In summary, San Francisco tap water is still considered safe to drink under California law, but an active carbon filter should be used to be on the safe side. A good water filter eliminates TTHMs and lowers Chromium 6 by 40-70 percent. Activated carbon should be used in conjunction with reverse osmosis or Ion Exchange filter to remove Chromium 6 as completely as possible. Water filterswill also remove chloramine, microplastics, and other agents linked to bad taste and odor, as well as microplastics, lead, and other heavy metals that may accumulate in your building's pipes due to inadequate maintenance.
Drinking Water in Public Places and Restaurants
Unfortunately, there is no regulation that requires restaurants to provide free tap water to their diners; nevertheless, most do it as a service. In fact, since California is a drought-stricken state with water restrictions, it may be unlawful for them to provide you with water unless you directly ask for it.
With that in mind, it's never been easier to drink tap water at a bar or restaurant in San Francisco. Not only is there a positive public image of water, but an increasing number of eateries are displaying signs that say, "We proudly serve tap water," and five Bay Area colleges, including Berkley, have adopted bottled water bans.
The SFWPS (SF Water Power Sewer) has placed over 100 lead-free "tap stations" in the public domain and in schools for when you're out and about in the city. Bring a reusable water bottle and refill it at one of the stations.
Some of the most popular bottled waters are Smartwater, Pure Life, Aquafina, Mountain Valley, Dasani, Fiji, and Evian. However, don't be fooled: according to the NRDC (Natural Resources Defense Council), up to 25% of bottled water is just processed water from public sources sold at a hefty price.
The good news is that California is the state with the highest percentage of beverage container recycling! Though beverage container recycling reached an all-time high of 85 percent in 2013, just 78 percent of PET water bottles were recycled.

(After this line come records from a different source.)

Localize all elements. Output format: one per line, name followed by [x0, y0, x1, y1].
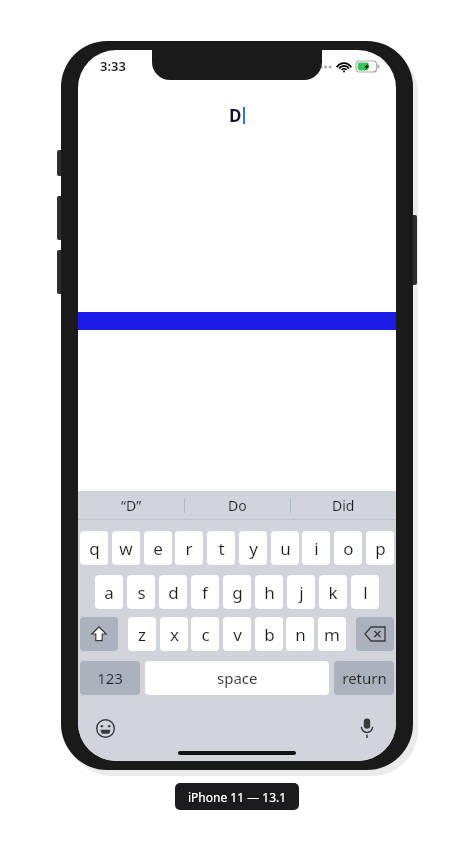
button[interactable]: y — [239, 531, 267, 565]
button[interactable]: m — [318, 617, 346, 651]
staticText: q — [89, 537, 100, 560]
button[interactable]: u — [271, 531, 299, 565]
staticText: space — [217, 668, 258, 688]
staticText: c — [201, 623, 210, 646]
button[interactable]: i — [302, 531, 330, 565]
button[interactable]: Dictation — [352, 713, 382, 743]
staticText: return — [342, 668, 387, 688]
staticText: v — [233, 623, 242, 646]
staticText: 123 — [97, 668, 123, 688]
button[interactable]: o — [334, 531, 362, 565]
staticText: x — [170, 623, 179, 646]
button[interactable]: Emoji — [90, 713, 120, 743]
button[interactable]: Did — [291, 491, 396, 520]
staticText: i — [314, 537, 319, 560]
button[interactable]: Do — [185, 491, 290, 520]
staticText: r — [185, 537, 193, 560]
staticText: k — [328, 581, 338, 604]
button[interactable]: x — [160, 617, 188, 651]
button[interactable]: “D” — [78, 491, 184, 520]
button[interactable]: a — [95, 575, 123, 609]
button[interactable]: g — [223, 575, 251, 609]
staticText: “D” — [121, 496, 142, 515]
button[interactable]: d — [159, 575, 187, 609]
staticText: n — [295, 623, 306, 646]
staticText: m — [324, 623, 340, 646]
staticText: iPhone 11 — 13.1 — [188, 789, 287, 805]
button[interactable]: s — [127, 575, 155, 609]
button[interactable]: b — [255, 617, 283, 651]
button[interactable]: space — [145, 661, 329, 695]
button[interactable]: Shift — [80, 617, 118, 651]
staticText: f — [202, 581, 208, 604]
button[interactable]: f — [191, 575, 219, 609]
button[interactable]: p — [366, 531, 394, 565]
staticText: e — [153, 537, 163, 560]
staticText: Do — [228, 496, 247, 515]
staticText: s — [137, 581, 146, 604]
button[interactable]: l — [351, 575, 379, 609]
staticText: u — [280, 537, 291, 560]
button[interactable]: z — [128, 617, 156, 651]
staticText: l — [363, 581, 368, 604]
staticText: a — [104, 581, 114, 604]
button[interactable]: h — [255, 575, 283, 609]
button[interactable]: 123 — [80, 661, 140, 695]
button[interactable]: n — [286, 617, 314, 651]
button[interactable]: Delete — [356, 617, 394, 651]
staticText: w — [119, 537, 133, 560]
button[interactable]: t — [207, 531, 235, 565]
staticText: z — [138, 623, 146, 646]
button[interactable]: return — [334, 661, 394, 695]
staticText: 3:33 — [100, 57, 126, 75]
staticText: D — [229, 104, 242, 127]
button[interactable]: k — [319, 575, 347, 609]
button[interactable]: r — [175, 531, 203, 565]
button[interactable]: j — [287, 575, 315, 609]
staticText: b — [264, 623, 275, 646]
staticText: d — [168, 581, 179, 604]
staticText: t — [218, 537, 225, 560]
staticText: p — [375, 537, 386, 560]
button[interactable]: v — [223, 617, 251, 651]
staticText: h — [264, 581, 275, 604]
button[interactable]: e — [144, 531, 172, 565]
button[interactable]: c — [191, 617, 219, 651]
staticText: y — [249, 537, 258, 560]
staticText: o — [343, 537, 354, 560]
button[interactable]: q — [80, 531, 108, 565]
staticText: j — [299, 581, 304, 604]
staticText: Did — [332, 496, 355, 515]
staticText: g — [232, 581, 243, 604]
button[interactable]: w — [112, 531, 140, 565]
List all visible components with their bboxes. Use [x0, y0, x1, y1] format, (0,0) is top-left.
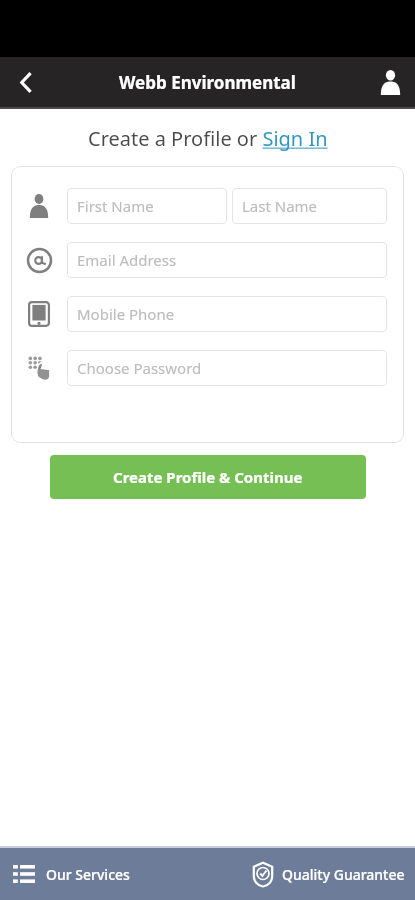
button[interactable]: Email Address — [67, 242, 387, 278]
staticText: Mobile Phone — [77, 304, 175, 324]
staticText: First Name — [77, 196, 154, 216]
button[interactable]: Our Services — [0, 848, 207, 900]
button[interactable]: First Name — [67, 188, 227, 224]
button[interactable]: Choose Password — [67, 350, 387, 386]
button[interactable]: Last Name — [232, 188, 387, 224]
button[interactable]: Quality Guarantee — [207, 848, 415, 900]
staticText: Quality Guarantee — [282, 865, 405, 884]
staticText: Last Name — [242, 196, 318, 216]
button[interactable]: Back — [0, 57, 52, 107]
button[interactable]: Create Profile & Continue — [50, 455, 366, 499]
staticText: Email Address — [77, 250, 177, 270]
button[interactable]: Create a Profile or Sign In — [88, 125, 328, 152]
button[interactable]: Mobile Phone — [67, 296, 387, 332]
other: Our Services — [13, 865, 35, 883]
other: Quality Guarantee — [253, 862, 273, 887]
staticText: Choose Password — [77, 358, 202, 378]
staticText: Create Profile & Continue — [113, 467, 303, 487]
staticText: Our Services — [46, 865, 130, 884]
staticText: Webb Environmental — [119, 71, 296, 94]
button[interactable]: Account — [365, 57, 415, 107]
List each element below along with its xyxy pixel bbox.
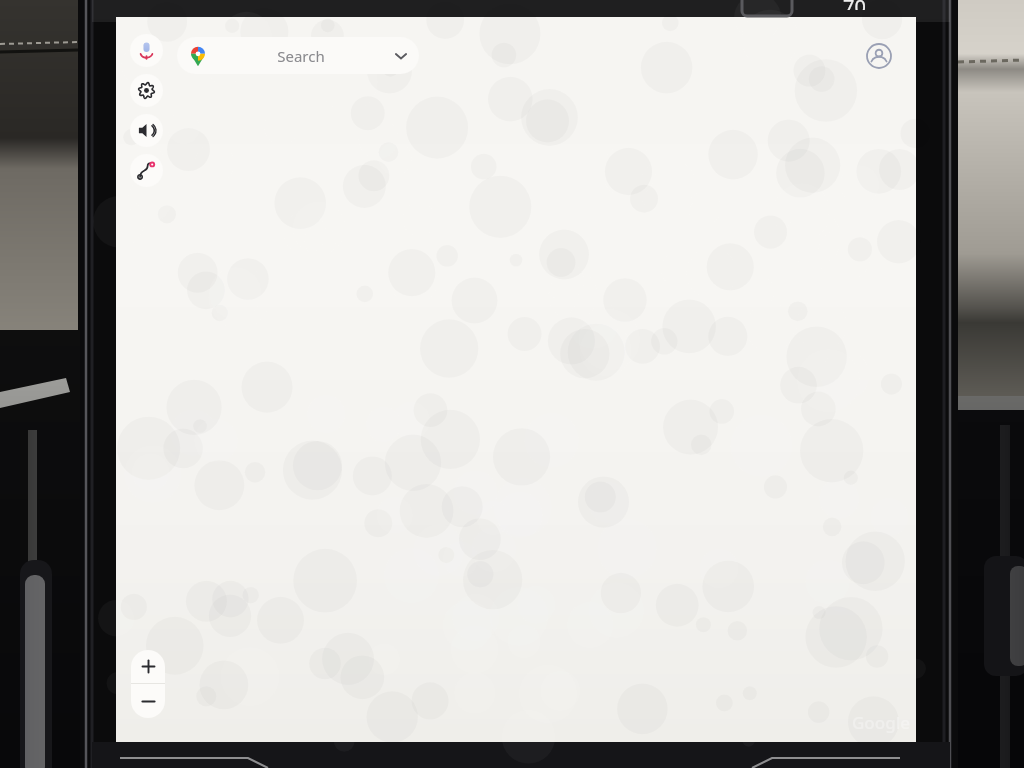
staticText: Google — [852, 711, 911, 734]
button[interactable]: Search — [177, 37, 419, 74]
button[interactable]: Settings — [130, 74, 163, 107]
button[interactable]: Account — [864, 41, 894, 71]
button[interactable]: Navigation — [130, 154, 163, 187]
button[interactable]: Voice search — [130, 34, 163, 67]
staticText: 70 — [843, 0, 866, 10]
staticText: Search — [209, 46, 393, 66]
button[interactable]: Sound — [130, 114, 163, 147]
button[interactable]: Zoom out — [131, 684, 165, 718]
button[interactable]: Zoom in — [131, 650, 165, 683]
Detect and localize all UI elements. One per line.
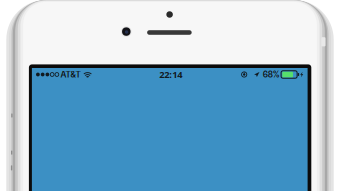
staticText: AT&T — [60, 69, 80, 80]
staticText: 68% — [263, 69, 280, 80]
staticText: 22:14 — [159, 68, 182, 81]
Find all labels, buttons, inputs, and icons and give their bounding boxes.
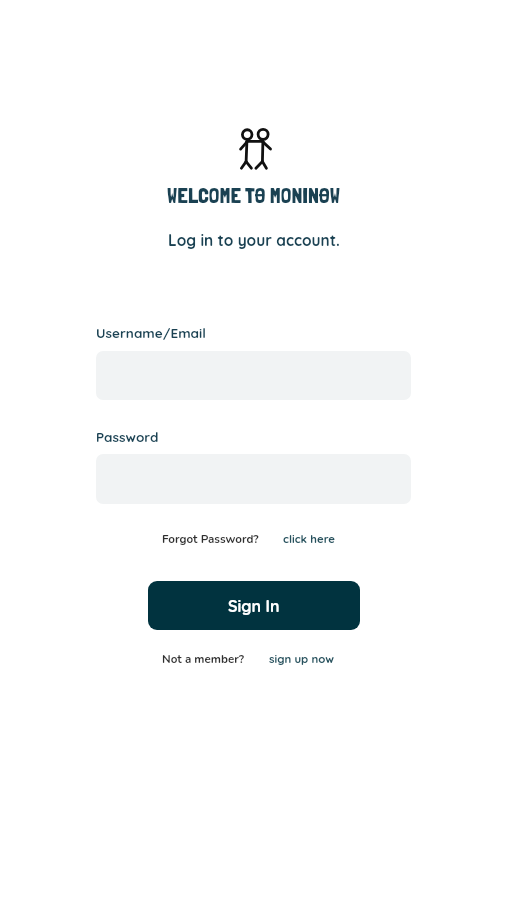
staticText: Not a member? <box>162 651 245 667</box>
staticText: Password <box>96 428 159 445</box>
other: Moninow logo <box>240 128 273 170</box>
staticText: WELCOME TO MONINOW <box>167 182 340 208</box>
button[interactable]: Sign In <box>148 581 360 630</box>
staticText: click here <box>283 532 336 546</box>
staticText: Username/Email <box>96 324 206 341</box>
staticText: sign up now <box>269 652 335 666</box>
button[interactable]: sign up now <box>269 652 335 666</box>
staticText: Sign In <box>228 596 280 616</box>
button[interactable]: click here <box>283 532 336 546</box>
staticText: Log in to your account. <box>168 231 340 250</box>
staticText: Forgot Password? <box>162 531 259 547</box>
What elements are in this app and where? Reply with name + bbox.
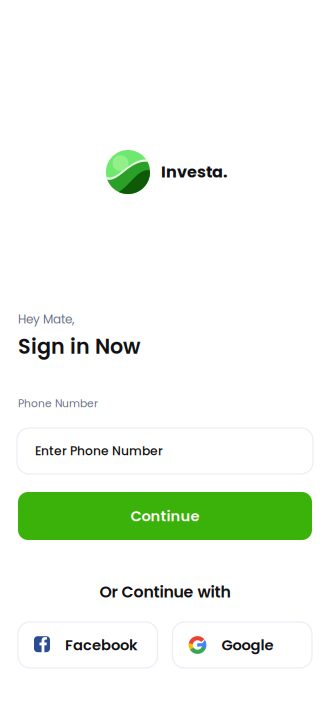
staticText: Investa. bbox=[161, 161, 228, 183]
staticText: Sign in Now bbox=[18, 332, 140, 361]
staticText: Enter Phone Number bbox=[35, 442, 163, 460]
button[interactable]: Facebook bbox=[18, 622, 158, 668]
button[interactable]: Google bbox=[172, 622, 312, 668]
button[interactable]: Continue bbox=[18, 492, 312, 540]
staticText: Continue bbox=[130, 506, 200, 526]
staticText: Phone Number bbox=[18, 396, 98, 411]
staticText: Or Continue with bbox=[100, 581, 230, 603]
staticText: Facebook bbox=[65, 635, 138, 655]
staticText: Hey Mate, bbox=[18, 311, 74, 328]
staticText: Google bbox=[222, 635, 274, 655]
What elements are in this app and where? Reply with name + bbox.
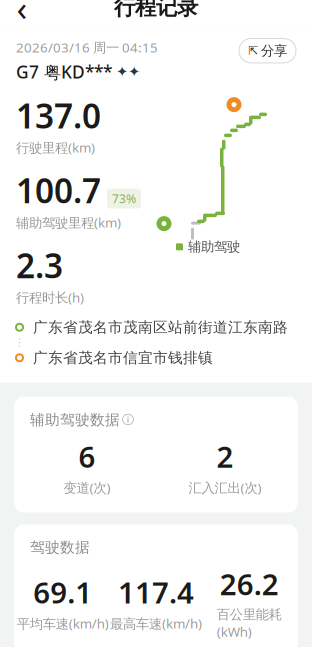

Carry a reusable water bottle with you if you don't want your plastic bottle to wind up in a landfill or the ocean. Look for the words "CA CASH REFUND" or "CA CRV" on the label if you have to purchase a plastic bottle (or any other beverage container). Taking it to a recycling facility may earn you between ¢5 and ¢10 per bottle.
You will never need to utilize any plastic associated with your water usage if you use a filter. When it's time to replace the filter, toss the biodegradable replacement cartridge in the trash.